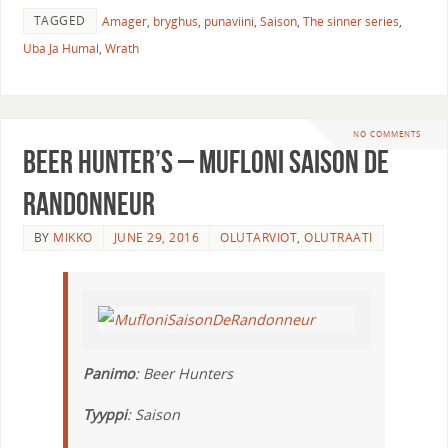
TAGGED
Amager
,
bryghus
,
punaviini
,
Saison
,
The sinner series
,
Uba Ja Humal
,
Wrath
NO COMMENTS
Beer Hunter’s – Mufloni Saison De
Randonneur
BY
MIKKO
JUNE 29, 2016
OLUTARVIOT
,
OLUTRAATI
Panimo
: Beer Hunters
Tyyppi
: Saison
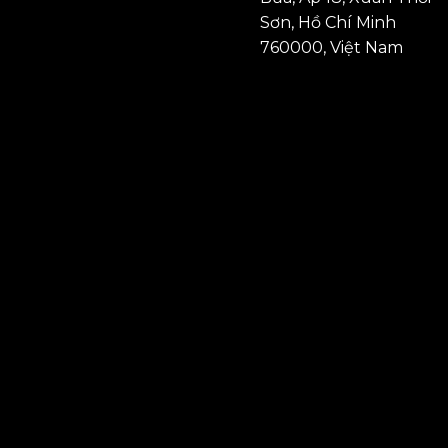
Sơn, Hồ Chí Minh
760000, Việt Nam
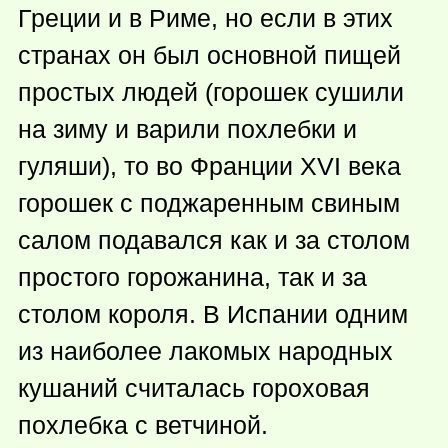
Греции и в Риме, но если в этих
странах он был основной пищей
простых людей (горошек сушили
на зиму и варили похлебки и
гуляши), то во Франции XVI века
горошек с поджаренным свиным
салом подавался как и за столом
простого горожанина, так и за
столом короля. В Испании одним
из наиболее лакомых народных
кушаний считалась гороховая
похлебка с ветчиной.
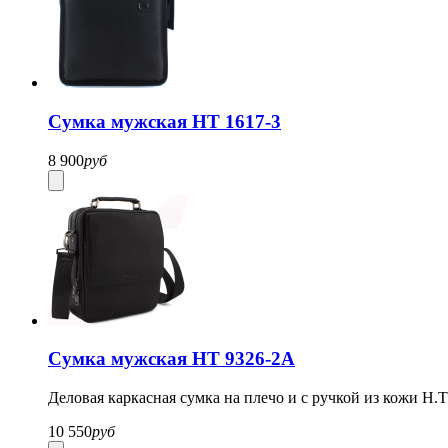
Сумка мужская HT 1617-3
8 900
руб
Сумка мужская HT 9326-2А
Деловая каркасная сумка на плечо и с ручкой из кожи H.
10 550
руб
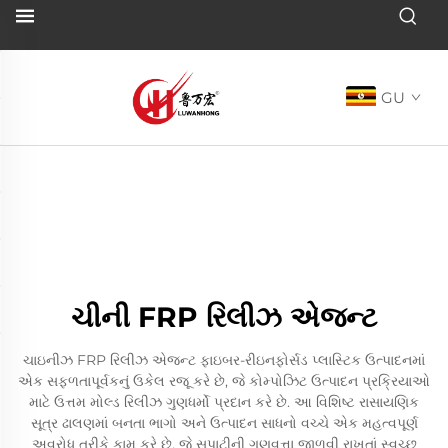
GU
ચીની FRP રિલીઝ એજન્ટ
ચાઇનીઝ FRP રિલીઝ એજન્ટ ફાઇબર-રીઇનફોર્સડ પ્લાસ્ટિક ઉત્પાદનમાં
એક સફળતાપૂર્વકનું ઉકેલ રજૂ કરે છે, જે કોમ્પોઝિટ ઉત્પાદન પ્રક્રિયાઓ
માટે ઉત્તમ મોલ્ડ રિલીઝ ગુણધર્મો પ્રદાન કરે છે. આ વિશિષ્ટ રાસાયણિક
સૂત્ર ઢાલણમાં બનતા ભાગો અને ઉત્પાદન સાધનો વચ્ચે એક મહત્વપૂર્ણ
અવરોધ તરીકે કામ કરે છે, જે સપાટીની ગુણવત્તા જાળવી રાખતાં સ્વચ્છ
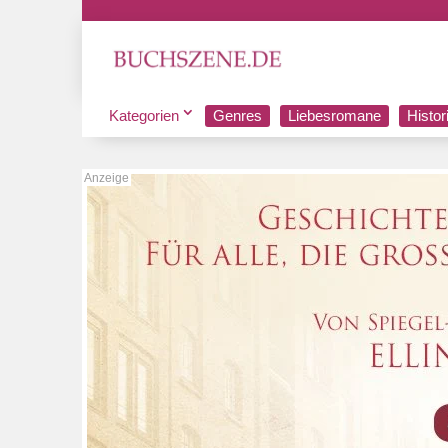
Kategorien
Genres
Liebesromane
Histo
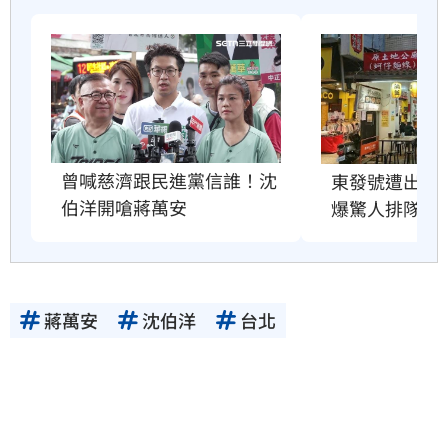
曾喊慈濟跟民進黨信誰！沈
東發號遭出征
伯洋開嗆蔣萬安
爆驚人排隊人
蔣萬安
沈伯洋
台北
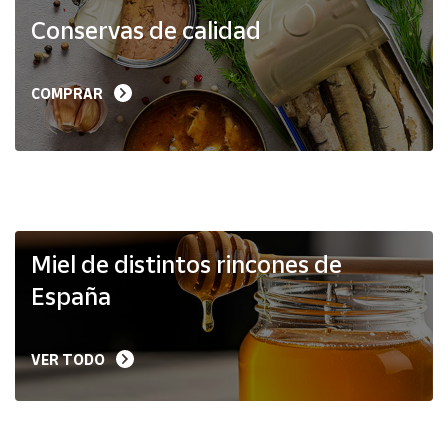
Productos
Conservas de calidad
Solidarios
Ayuda
COMPRAR
Centro
de ayuda
Contacto
Vendedores
Miel de distintos rincones de
España
Mapa de
vendedores
VER TODO
Hazte
vendedor
Área
vendedor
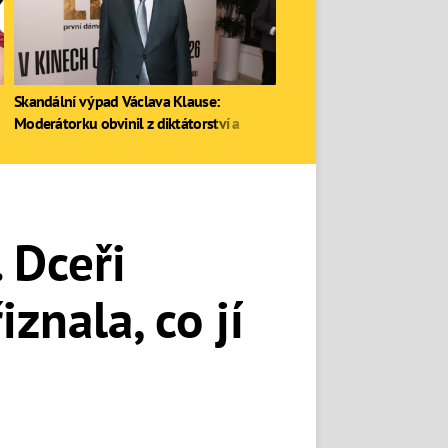
Skandální výpad Václava Klause:
Moderátorku obvinil z diktátorství a
zastal se Ruska
 Dceři
iznala, co jí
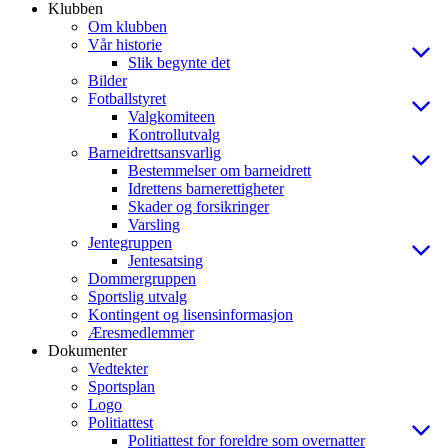
Klubben
Om klubben
Vår historie
Slik begynte det
Bilder
Fotballstyret
Valgkomiteen
Kontrollutvalg
Barneidrettsansvarlig
Bestemmelser om barneidrett
Idrettens barnerettigheter
Skader og forsikringer
Varsling
Jentegruppen
Jentesatsing
Dommergruppen
Sportslig utvalg
Kontingent og lisensinformasjon
Æresmedlemmer
Dokumenter
Vedtekter
Sportsplan
Logo
Politiattest
Politiattest for foreldre som overnatter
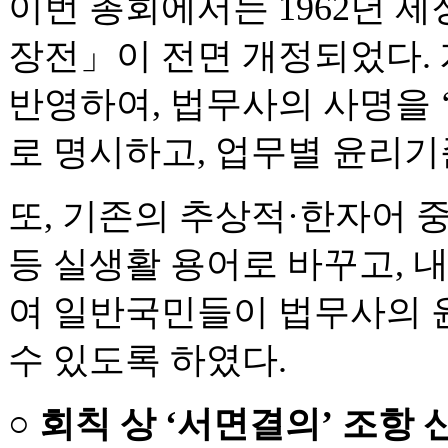
이번 총회에서는 1962년 제
장전」이 전면 개정되었다.
반영하여, 법무사의 사명을 
로 명시하고, 업무별 윤리
또, 기존의 추상적·한자어 중
등 실생활 용어로 바꾸고, 
여 일반국민들이 법무사의 
수 있도록 하였다.
○
회칙 상 ‘서면결의’ 조항 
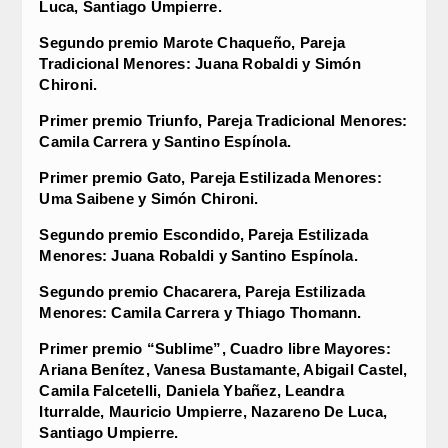
Luca, Santiago Umpierre.
Segundo premio Marote Chaqueño, Pareja
Tradicional Menores: Juana Robaldi y Simón
Chironi.
Primer premio Triunfo, Pareja Tradicional Menores:
Camila Carrera y Santino Espínola.
Primer premio Gato, Pareja Estilizada Menores:
Uma Saibene y Simón Chironi.
Segundo premio Escondido, Pareja Estilizada
Menores: Juana Robaldi y Santino Espínola.
Segundo premio Chacarera, Pareja Estilizada
Menores: Camila Carrera y Thiago Thomann.
Primer premio “Sublime”, Cuadro libre Mayores:
Ariana Benítez, Vanesa Bustamante, Abigail Castel,
Camila Falcetelli, Daniela Ybañez, Leandra
Iturralde, Mauricio Umpierre, Nazareno De Luca,
Santiago Umpierre.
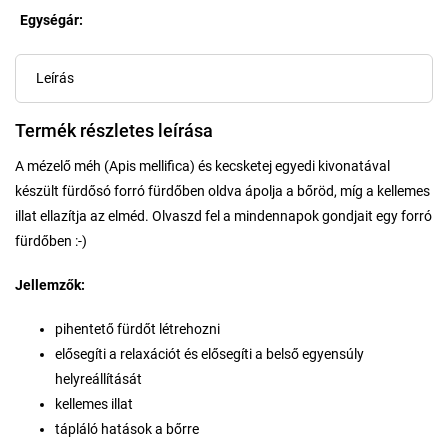
Egységár:
Egységár:
Leírás
Termék részletes leírása
A mézelő méh (Apis mellifica) és kecsketej egyedi kivonatával
készült fürdősó forró fürdőben oldva ápolja a bőröd, míg a kellemes
illat ellazítja az elméd. Olvaszd fel a mindennapok gondjait egy forró
fürdőben :-)
Jellemzők:
pihentető fürdőt létrehozni
elősegíti a relaxációt és elősegíti a belső egyensúly
helyreállítását
kellemes illat
tápláló hatások a bőrre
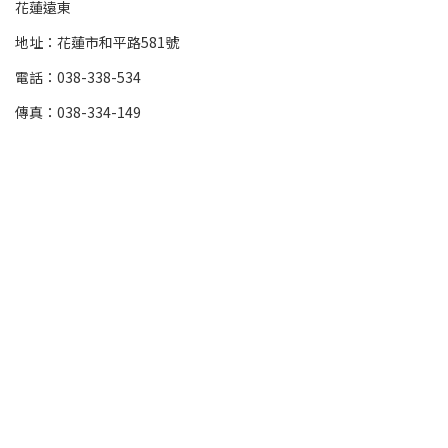
花蓮遠東
地址：花蓮市和平路581號
電話：038-338-534
傳真：038-334-149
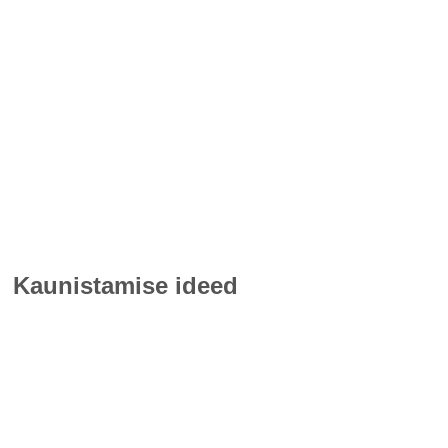
Kaunistamise ideed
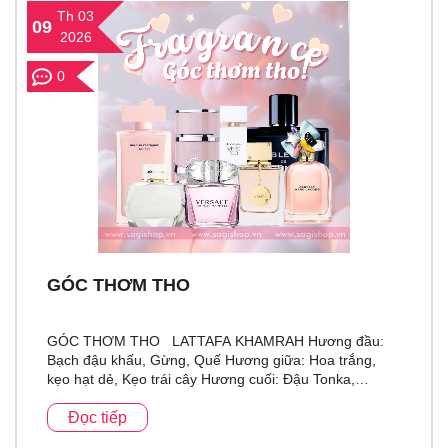
Th 03
09
2026
0
GÓC THƠM THO
GÓC THƠM THO LATTAFA KHAMRAH Hương đầu:
Bạch đậu khấu, Gừng, Quế Hương giữa: Hoa trắng,
kẹo hạt dẻ, Kẹo trái cây Hương cuối: Đậu Tonka,
Benzoin, Cà phê, Hương Va ni (Vanilla) Bản Dupe...
Đọc tiếp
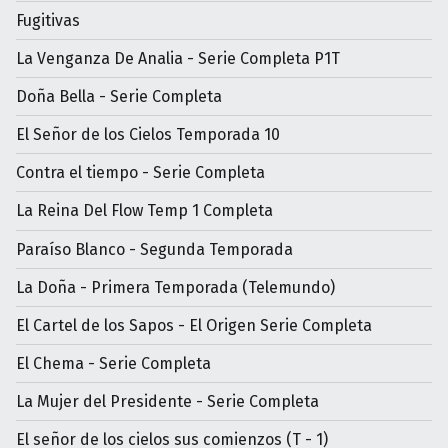
Fugitivas
La Venganza De Analia - Serie Completa P1T
Doña Bella - Serie Completa
El Señor de los Cielos Temporada 10
Contra el tiempo - Serie Completa
La Reina Del Flow Temp 1 Completa
Paraíso Blanco - Segunda Temporada
La Doña - Primera Temporada (Telemundo)
El Cartel de los Sapos - El Origen Serie Completa
El Chema - Serie Completa
La Mujer del Presidente - Serie Completa
El señor de los cielos sus comienzos (T - 1)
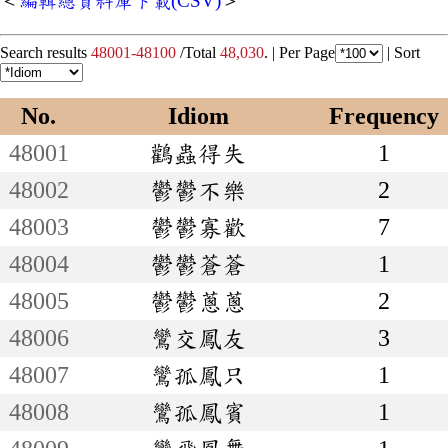
＜
編輯總資料庫下載(CSV)
＞
Search results
48001-48100
/Total
48,030
. |
Per Page
|
Sort
No.
Idiom
Frequency
48001
鸛蟲得失
1
48002
鬱鬱不樂
2
48003
鬱鬱寡歡
7
48004
鬱鬱蒼蒼
1
48005
鬱鬱蔥蔥
2
48006
鸞交鳳友
3
48007
鸞孤鳳只
1
48008
鸞孤鳳賓
1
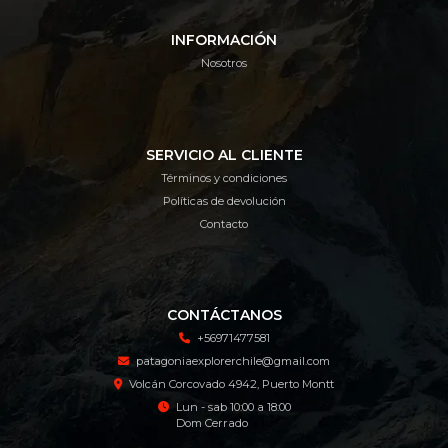
INFORMACIÓN
Nosotros
SERVICIO AL CLIENTE
Términos y condiciones
Políticas de devolución
Contacto
CONTÁCTANOS
+56971477581
patagoniaexplorerchile@gmail.com
Volcán Corcovado 4942, Puerto Montt
Lun - sab 10:00 a 18:00
Dom Cerrado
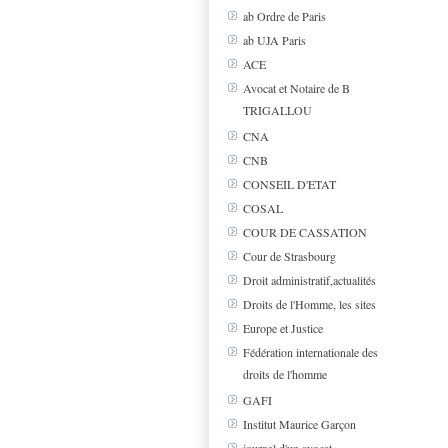
ab Ordre de Paris
ab UJA Paris
ACE
Avocat et Notaire de B
TRIGALLOU
CNA
CNB
CONSEIL D'ETAT
COSAL
COUR DE CASSATION
Cour de Strasbourg
Droit administratif,actualités
Droits de l'Homme, les sites
Europe et Justice
Fédération internationale des
droits de l'homme
GAFI
Institut Maurice Garçon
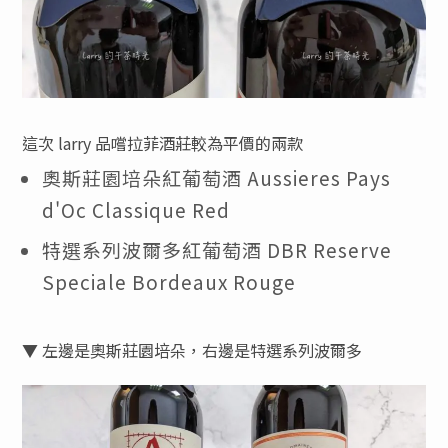
這次 larry 品嚐拉菲酒莊較為平價的兩款
奧斯莊園培朵紅葡萄酒 Aussieres Pays
d'Oc Classique Red
特選系列波爾多紅葡萄酒 DBR Reserve
Speciale Bordeaux Rouge
▼ 左邊是奧斯莊園培朵，右邊是特選系列波爾多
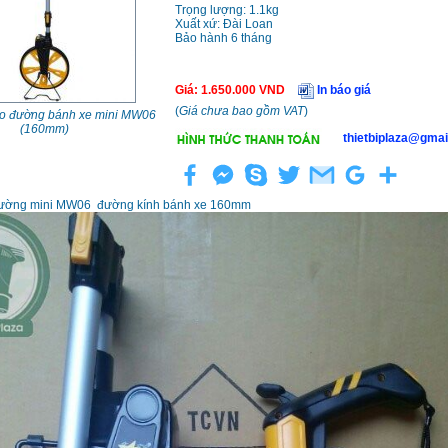
Trọng lượng: 1.1kg
Xuất xứ: Đài Loan
Bảo hành 6 tháng
Giá
:
1.650.000
VND
In báo giá
(
Giá chưa bao gồm VAT
)
đo đường bánh xe mini MW06
(160mm)
thietbiplaza@gmai
đường mini MW06 đường kính bánh xe 160mm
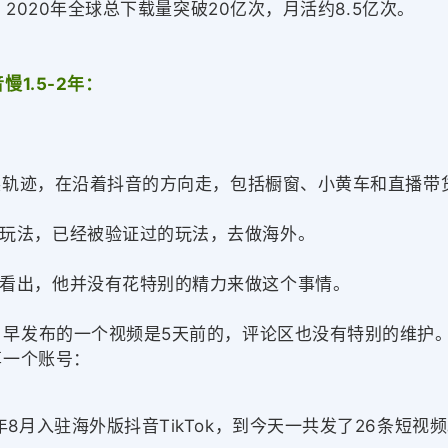
p，2020年全球总下载量突破20亿次，月活约8.5亿次。
慢1.5-2年：
发展轨迹，在沿着抖音的方向走，包括橱窗、小黄车和直播带
玩法，已经被验证过的玩法，去做海外。
看出，他并没有花特别的精力来做这个事情。
在 早发布的一个视频是5天前的，评论区也没有特别的维护
享一个账号：
8月入驻海外版抖音TikTok，到今天一共发了26条短视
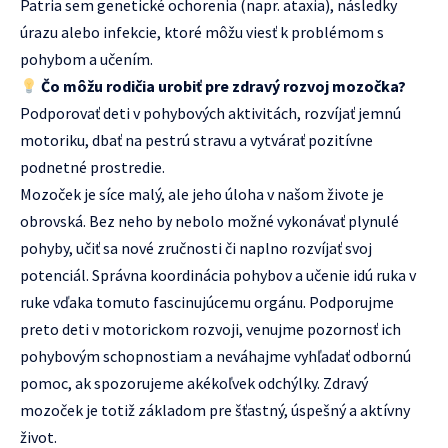
Patria sem genetické ochorenia (napr. ataxia), následky
úrazu alebo infekcie, ktoré môžu viesť k problémom s
pohybom a učením.
Čo môžu rodičia urobiť pre zdravý rozvoj mozočka?
Podporovať deti v pohybových aktivitách, rozvíjať jemnú
motoriku, dbať na pestrú stravu a vytvárať pozitívne
podnetné prostredie.
Mozoček je síce malý, ale jeho úloha v našom živote je
obrovská. Bez neho by nebolo možné vykonávať plynulé
pohyby, učiť sa nové zručnosti či naplno rozvíjať svoj
potenciál. Správna koordinácia pohybov a učenie idú ruka v
ruke vďaka tomuto fascinujúcemu orgánu. Podporujme
preto deti v motorickom rozvoji, venujme pozornosť ich
pohybovým schopnostiam a neváhajme vyhľadať odbornú
pomoc, ak spozorujeme akékoľvek odchýlky. Zdravý
mozoček je totiž základom pre šťastný, úspešný a aktívny
život.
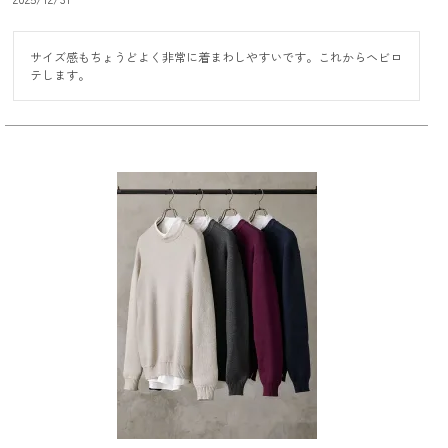
サイズ感もちょうどよく非常に着まわしやすいです。これからヘビロ
テします。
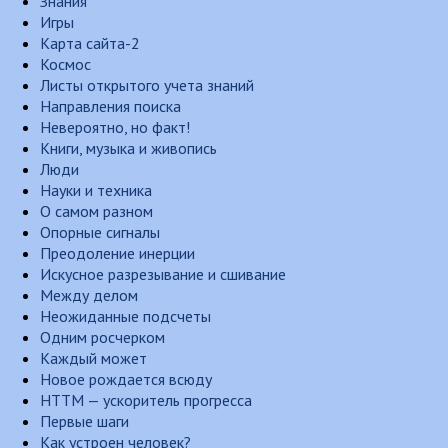
Знания
Игры
Карта сайта-2
Космос
Листы открытого учета знаний
Направления поиска
Невероятно, но факт!
Книги, музыка и живопись
Люди
Науки и техника
О самом разном
Опорные сигналы
Преодоление инерции
Искусное разрезывание и сшивание
Между делом
Неожиданные подсчеты
Одним росчерком
Каждый может
Новое рождается всюду
НТТМ — ускоритель прогресса
Первые шаги
Как устроен человек?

_Problem details_.
Although the records above contain pictures, the copy must not; set down exactly the lines from the one with "Droit administratif,actualités" up to and including the one with "Čo môžu rodičia".

_Task solution_.
Droit administratif,actualités
Droits de l'Homme, les sites
Europe et Justice
Fédération internationale des
droits de l'homme
GAFI
Institut Maurice Garçon
這次 larry 品嚐拉菲酒莊較為平價的兩款
奧斯莊園培朵紅葡萄酒 Aussieres Pays
d'Oc Classique Red
特選系列波爾多紅葡萄酒 DBR Reserve
Speciale Bordeaux Rouge
▼ 左邊是奧斯莊園培朵，右邊是特選系列波爾多
Trọng lượng: 1.1kg
Xuất xứ: Đài Loan
Bảo hành 6 tháng
Giá
:
1.650.000
VND
In báo giá
(
Giá chưa bao gồm VAT
)
đo đường bánh xe mini MW06
(160mm)
thietbiplaza@gmai
đường mini MW06 đường kính bánh xe 160mm
p，2020年全球总下载量突破20亿次，月活约8.5亿次。
慢1.5-2年：
发展轨迹，在沿着抖音的方向走，包括橱窗、小黄车和直播带
玩法，已经被验证过的玩法，去做海外。
看出，他并没有花特别的精力来做这个事情。
在 早发布的一个视频是5天前的，评论区也没有特别的维护
享一个账号：
8月入驻海外版抖音TikTok，到今天一共发了26条短视
Patria sem genetické ochorenia (napr. ataxia), následky
úrazu alebo infekcie, ktoré môžu viesť k problémom s
pohybom a učením.
Čo môžu rodičia urobiť pre zdravý rozvoj mozočka?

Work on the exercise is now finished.